> _HOW TO COMPLETE THIS TASK_
Which lines of the data contain the string "техніці"? Copy every one.
===== DATA RECORDS
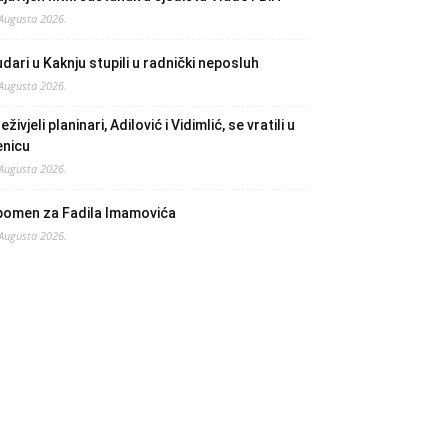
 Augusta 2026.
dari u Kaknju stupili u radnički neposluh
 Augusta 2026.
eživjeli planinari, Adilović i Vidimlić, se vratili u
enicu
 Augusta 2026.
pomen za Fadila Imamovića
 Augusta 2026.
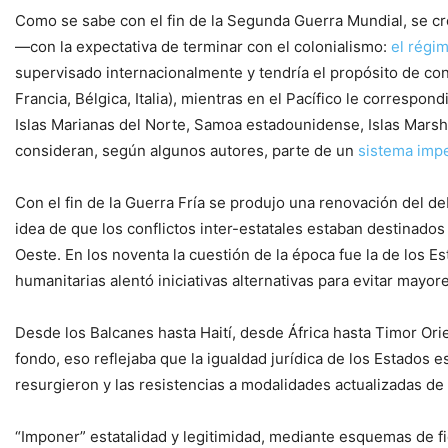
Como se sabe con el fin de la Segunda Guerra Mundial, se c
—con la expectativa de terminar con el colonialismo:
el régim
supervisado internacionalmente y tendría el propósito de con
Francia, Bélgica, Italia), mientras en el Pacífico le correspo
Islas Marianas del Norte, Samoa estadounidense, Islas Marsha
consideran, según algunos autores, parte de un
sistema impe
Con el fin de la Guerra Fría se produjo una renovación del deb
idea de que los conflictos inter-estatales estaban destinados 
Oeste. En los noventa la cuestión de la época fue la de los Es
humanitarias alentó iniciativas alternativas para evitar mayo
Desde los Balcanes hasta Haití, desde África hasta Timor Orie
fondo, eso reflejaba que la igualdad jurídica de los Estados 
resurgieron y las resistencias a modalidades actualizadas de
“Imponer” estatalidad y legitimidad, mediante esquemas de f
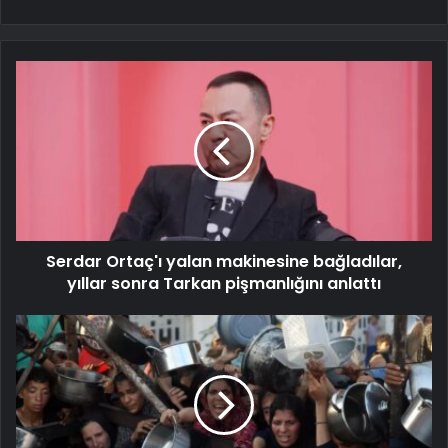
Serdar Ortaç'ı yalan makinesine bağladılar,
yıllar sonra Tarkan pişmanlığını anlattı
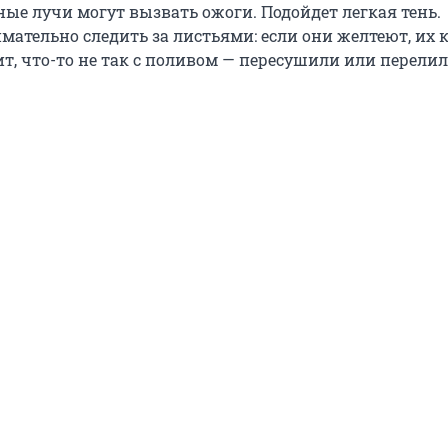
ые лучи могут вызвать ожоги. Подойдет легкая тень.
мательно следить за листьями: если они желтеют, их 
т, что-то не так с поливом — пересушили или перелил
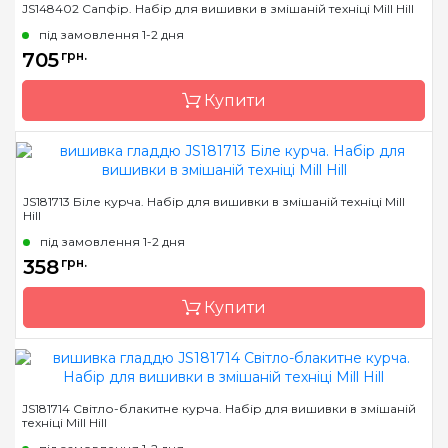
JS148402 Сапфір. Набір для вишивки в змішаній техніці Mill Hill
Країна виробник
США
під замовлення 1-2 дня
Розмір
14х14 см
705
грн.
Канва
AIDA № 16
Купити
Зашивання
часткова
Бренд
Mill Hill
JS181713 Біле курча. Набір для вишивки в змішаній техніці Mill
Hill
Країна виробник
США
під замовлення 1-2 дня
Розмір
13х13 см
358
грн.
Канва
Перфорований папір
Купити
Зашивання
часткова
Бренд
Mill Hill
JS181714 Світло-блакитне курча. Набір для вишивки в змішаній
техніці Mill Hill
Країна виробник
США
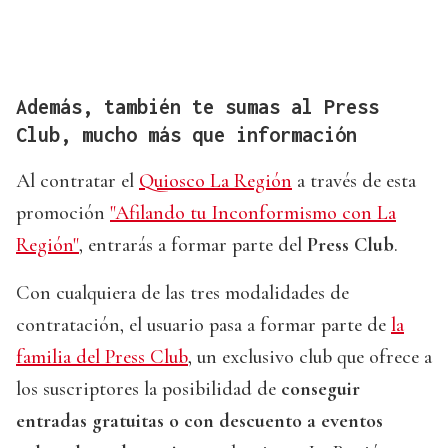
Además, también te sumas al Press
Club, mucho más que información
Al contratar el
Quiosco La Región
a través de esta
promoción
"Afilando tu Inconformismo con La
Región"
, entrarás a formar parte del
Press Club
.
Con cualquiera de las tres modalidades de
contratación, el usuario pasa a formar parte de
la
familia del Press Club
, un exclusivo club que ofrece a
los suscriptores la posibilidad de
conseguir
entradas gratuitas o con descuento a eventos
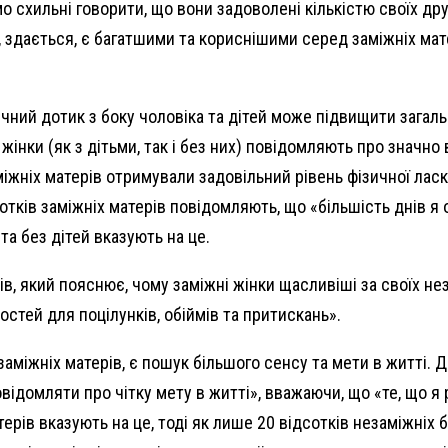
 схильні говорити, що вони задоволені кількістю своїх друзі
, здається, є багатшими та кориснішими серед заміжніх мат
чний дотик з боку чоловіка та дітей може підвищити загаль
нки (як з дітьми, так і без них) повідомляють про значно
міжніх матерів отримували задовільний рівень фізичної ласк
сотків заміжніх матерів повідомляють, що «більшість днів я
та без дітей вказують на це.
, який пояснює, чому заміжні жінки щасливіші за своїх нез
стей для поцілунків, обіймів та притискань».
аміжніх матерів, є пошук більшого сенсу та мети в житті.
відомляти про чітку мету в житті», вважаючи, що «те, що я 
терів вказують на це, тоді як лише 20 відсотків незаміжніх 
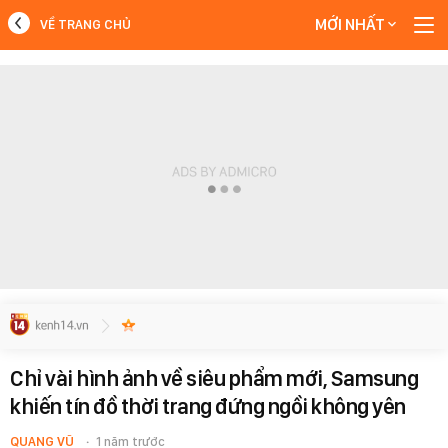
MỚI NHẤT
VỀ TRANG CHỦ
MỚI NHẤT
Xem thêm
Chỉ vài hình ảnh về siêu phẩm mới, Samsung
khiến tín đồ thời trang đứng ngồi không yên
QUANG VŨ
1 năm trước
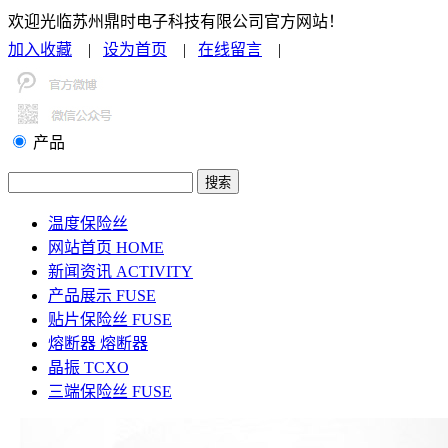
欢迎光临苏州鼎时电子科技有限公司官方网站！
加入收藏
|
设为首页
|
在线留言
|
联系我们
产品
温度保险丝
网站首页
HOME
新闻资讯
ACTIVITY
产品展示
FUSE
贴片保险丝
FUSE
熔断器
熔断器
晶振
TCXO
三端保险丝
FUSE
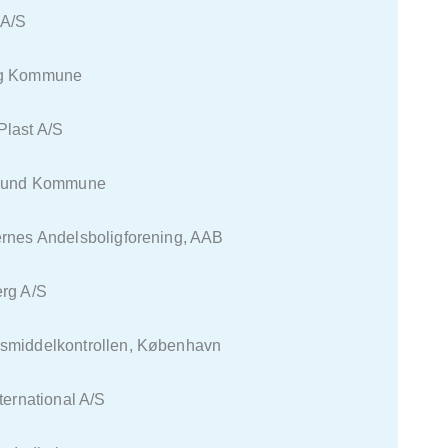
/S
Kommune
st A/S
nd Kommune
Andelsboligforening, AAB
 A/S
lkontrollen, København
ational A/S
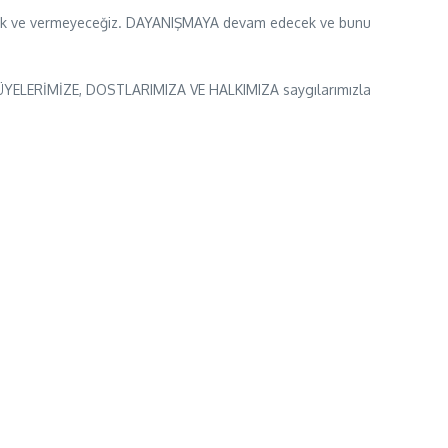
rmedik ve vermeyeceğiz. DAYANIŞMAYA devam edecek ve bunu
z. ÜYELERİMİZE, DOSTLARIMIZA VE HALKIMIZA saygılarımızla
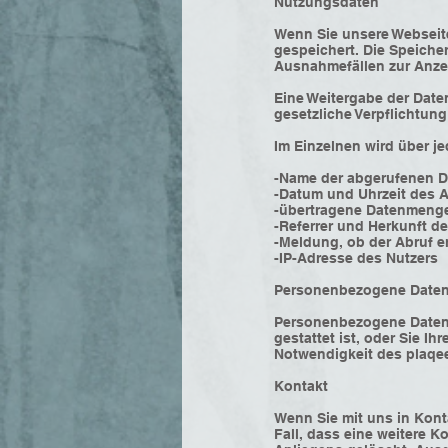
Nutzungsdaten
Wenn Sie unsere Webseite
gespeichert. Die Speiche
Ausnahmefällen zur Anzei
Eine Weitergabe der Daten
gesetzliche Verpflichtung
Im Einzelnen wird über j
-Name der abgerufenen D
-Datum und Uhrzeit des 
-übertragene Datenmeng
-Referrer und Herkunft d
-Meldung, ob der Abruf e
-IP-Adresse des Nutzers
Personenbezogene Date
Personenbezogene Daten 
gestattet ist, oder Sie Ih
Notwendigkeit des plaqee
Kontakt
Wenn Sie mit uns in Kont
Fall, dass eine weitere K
==========
> _TASK SOLUTION_
JS148402 Сапфір. Набір для вишивки в змішаній техніці Mill Hill
JS181713 Біле курча. Набір для вишивки в змішаній техніці Mill
техніці Mill Hill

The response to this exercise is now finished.